**WHAT YOU WILL DO:**
The answer should consist of each line from the data below that includes "felzartamab".

**RECORDS FOR PROCESSING:**
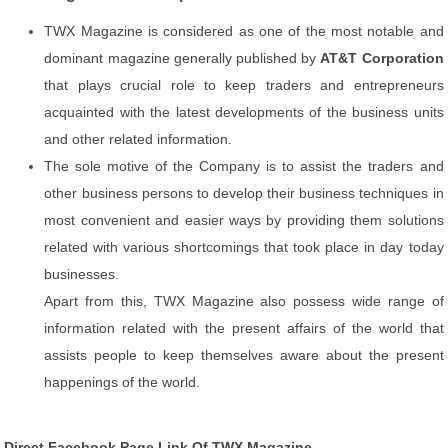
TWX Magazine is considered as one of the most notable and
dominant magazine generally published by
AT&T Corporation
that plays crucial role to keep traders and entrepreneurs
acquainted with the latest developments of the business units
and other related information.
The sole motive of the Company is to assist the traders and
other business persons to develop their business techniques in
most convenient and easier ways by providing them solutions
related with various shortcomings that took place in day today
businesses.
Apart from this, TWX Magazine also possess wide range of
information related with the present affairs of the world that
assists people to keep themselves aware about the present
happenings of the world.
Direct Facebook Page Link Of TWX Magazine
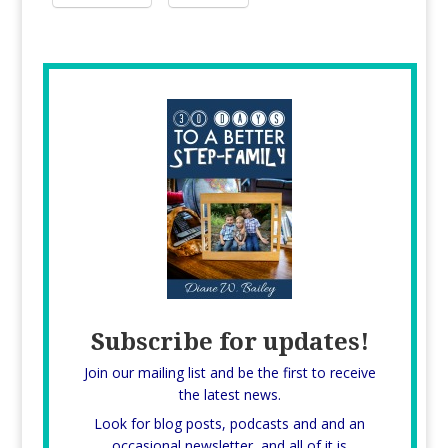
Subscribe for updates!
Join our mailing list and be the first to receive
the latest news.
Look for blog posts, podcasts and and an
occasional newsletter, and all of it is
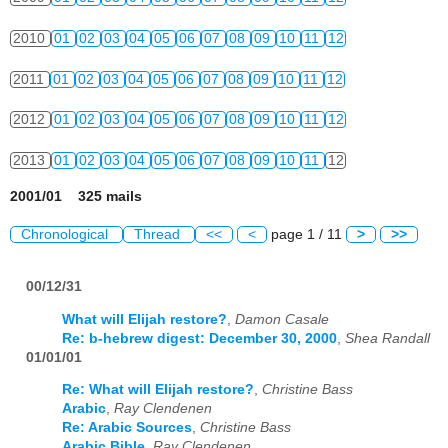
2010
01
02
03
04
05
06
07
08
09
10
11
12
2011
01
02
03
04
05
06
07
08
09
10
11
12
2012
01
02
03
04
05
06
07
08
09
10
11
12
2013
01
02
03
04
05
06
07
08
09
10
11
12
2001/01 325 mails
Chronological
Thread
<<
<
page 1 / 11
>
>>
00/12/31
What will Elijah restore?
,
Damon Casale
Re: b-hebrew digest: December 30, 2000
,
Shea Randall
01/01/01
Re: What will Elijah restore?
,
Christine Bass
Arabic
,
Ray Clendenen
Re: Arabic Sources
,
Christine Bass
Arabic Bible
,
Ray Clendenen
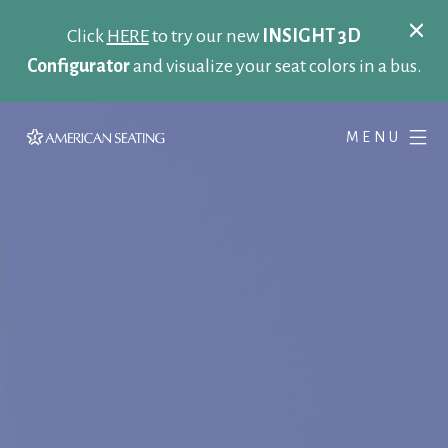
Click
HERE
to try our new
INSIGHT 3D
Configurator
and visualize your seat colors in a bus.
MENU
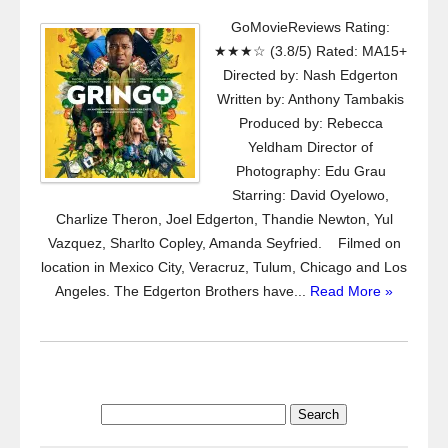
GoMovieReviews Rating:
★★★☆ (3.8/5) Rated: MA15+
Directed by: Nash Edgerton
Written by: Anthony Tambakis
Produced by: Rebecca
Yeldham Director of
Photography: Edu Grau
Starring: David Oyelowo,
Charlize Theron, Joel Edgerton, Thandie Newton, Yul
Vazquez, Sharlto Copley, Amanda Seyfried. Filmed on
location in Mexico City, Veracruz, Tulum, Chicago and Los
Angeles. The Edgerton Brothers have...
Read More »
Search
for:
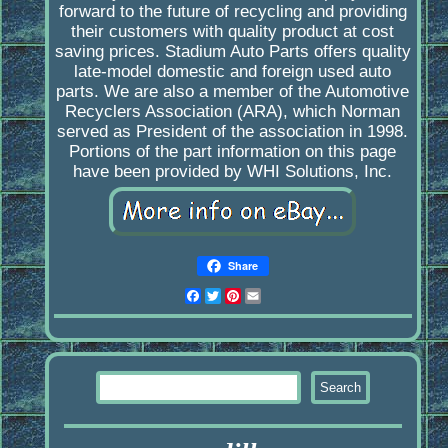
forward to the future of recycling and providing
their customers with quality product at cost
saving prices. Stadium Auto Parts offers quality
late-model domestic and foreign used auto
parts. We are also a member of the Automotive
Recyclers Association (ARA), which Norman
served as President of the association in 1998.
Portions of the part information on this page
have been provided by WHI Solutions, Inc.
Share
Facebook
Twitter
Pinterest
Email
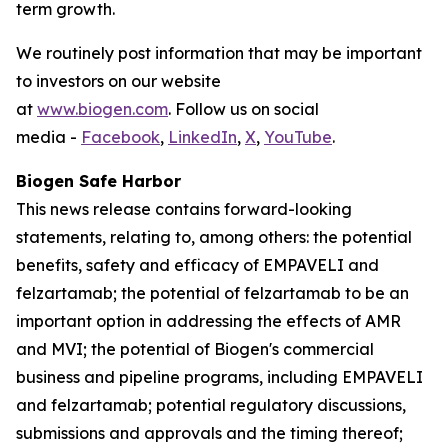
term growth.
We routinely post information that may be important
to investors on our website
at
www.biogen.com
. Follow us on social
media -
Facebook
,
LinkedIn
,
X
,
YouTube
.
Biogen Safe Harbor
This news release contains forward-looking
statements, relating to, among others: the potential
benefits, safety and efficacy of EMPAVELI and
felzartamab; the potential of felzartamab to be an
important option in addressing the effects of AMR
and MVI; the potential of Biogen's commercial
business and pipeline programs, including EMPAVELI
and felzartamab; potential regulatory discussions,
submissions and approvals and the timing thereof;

==

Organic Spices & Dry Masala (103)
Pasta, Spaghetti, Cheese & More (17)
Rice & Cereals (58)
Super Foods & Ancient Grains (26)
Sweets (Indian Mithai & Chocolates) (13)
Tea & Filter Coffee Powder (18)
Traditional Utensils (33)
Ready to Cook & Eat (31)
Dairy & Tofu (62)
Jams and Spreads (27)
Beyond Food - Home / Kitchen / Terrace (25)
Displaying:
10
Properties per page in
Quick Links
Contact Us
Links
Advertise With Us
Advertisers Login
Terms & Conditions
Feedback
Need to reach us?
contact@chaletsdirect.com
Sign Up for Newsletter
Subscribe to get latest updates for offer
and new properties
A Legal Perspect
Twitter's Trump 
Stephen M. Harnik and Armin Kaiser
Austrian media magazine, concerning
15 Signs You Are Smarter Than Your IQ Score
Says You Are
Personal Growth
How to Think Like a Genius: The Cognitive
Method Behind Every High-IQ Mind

...

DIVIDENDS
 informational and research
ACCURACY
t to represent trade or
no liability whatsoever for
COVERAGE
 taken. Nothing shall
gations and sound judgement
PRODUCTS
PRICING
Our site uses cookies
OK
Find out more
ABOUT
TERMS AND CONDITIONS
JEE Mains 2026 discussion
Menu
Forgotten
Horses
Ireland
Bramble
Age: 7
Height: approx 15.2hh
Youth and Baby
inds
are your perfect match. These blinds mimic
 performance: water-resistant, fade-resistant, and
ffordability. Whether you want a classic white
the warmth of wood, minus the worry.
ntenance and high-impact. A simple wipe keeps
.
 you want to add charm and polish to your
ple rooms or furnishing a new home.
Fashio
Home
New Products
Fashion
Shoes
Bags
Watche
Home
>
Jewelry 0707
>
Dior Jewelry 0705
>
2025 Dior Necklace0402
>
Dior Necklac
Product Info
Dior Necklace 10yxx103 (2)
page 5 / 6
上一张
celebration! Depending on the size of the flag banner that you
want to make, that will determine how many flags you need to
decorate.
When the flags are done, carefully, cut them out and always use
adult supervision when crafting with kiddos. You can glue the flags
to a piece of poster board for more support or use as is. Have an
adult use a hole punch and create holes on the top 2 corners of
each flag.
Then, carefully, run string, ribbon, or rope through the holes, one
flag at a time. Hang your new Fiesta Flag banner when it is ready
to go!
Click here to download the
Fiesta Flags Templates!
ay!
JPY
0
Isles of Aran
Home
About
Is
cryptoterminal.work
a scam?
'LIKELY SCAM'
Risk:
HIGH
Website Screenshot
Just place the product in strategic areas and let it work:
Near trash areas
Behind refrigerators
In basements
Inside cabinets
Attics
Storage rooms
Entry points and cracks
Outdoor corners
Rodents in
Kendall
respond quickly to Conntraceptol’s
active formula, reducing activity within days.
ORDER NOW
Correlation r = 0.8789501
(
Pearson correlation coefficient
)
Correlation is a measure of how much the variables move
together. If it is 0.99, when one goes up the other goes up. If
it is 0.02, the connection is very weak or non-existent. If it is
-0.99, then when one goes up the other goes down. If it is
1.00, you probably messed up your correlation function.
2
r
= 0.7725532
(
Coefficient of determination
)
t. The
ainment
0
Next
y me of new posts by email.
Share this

**ANSWER BELOW:**
felzartamab; the potential of felzartamab to be an
and felzartamab; potential regulatory discussions,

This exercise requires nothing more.